#### Task objective:
Write out every record below exactly as given. Leave the pictures out.

#### Saved data entries:

********

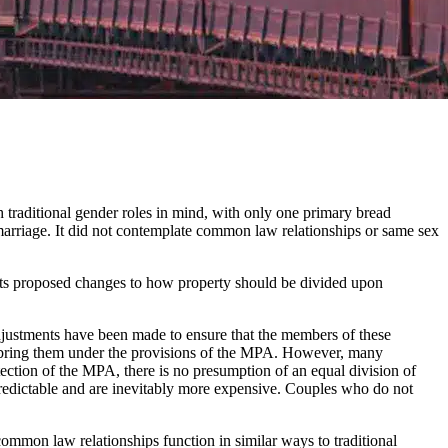
 traditional gender roles in mind, with only one primary bread
arriage. It did not contemplate common law relationships or same sex
its proposed changes to how property should be divided upon
adjustments have been made to ensure that the members of these
 to bring them under the provisions of the MPA. However, many
tection of the MPA, there is no presumption of an equal division of
predictable and are inevitably more expensive. Couples who do not
mon law relationships function in similar ways to traditional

********

#### Result below:
 traditional gender roles in mind, with only one primary bread
arriage. It did not contemplate common law relationships or same sex
its proposed changes to how property should be divided upon
adjustments have been made to ensure that the members of these
 to bring them under the provisions of the MPA. However, many
tection of the MPA, there is no presumption of an equal division of
predictable and are inevitably more expensive. Couples who do not
mon law relationships function in similar ways to traditional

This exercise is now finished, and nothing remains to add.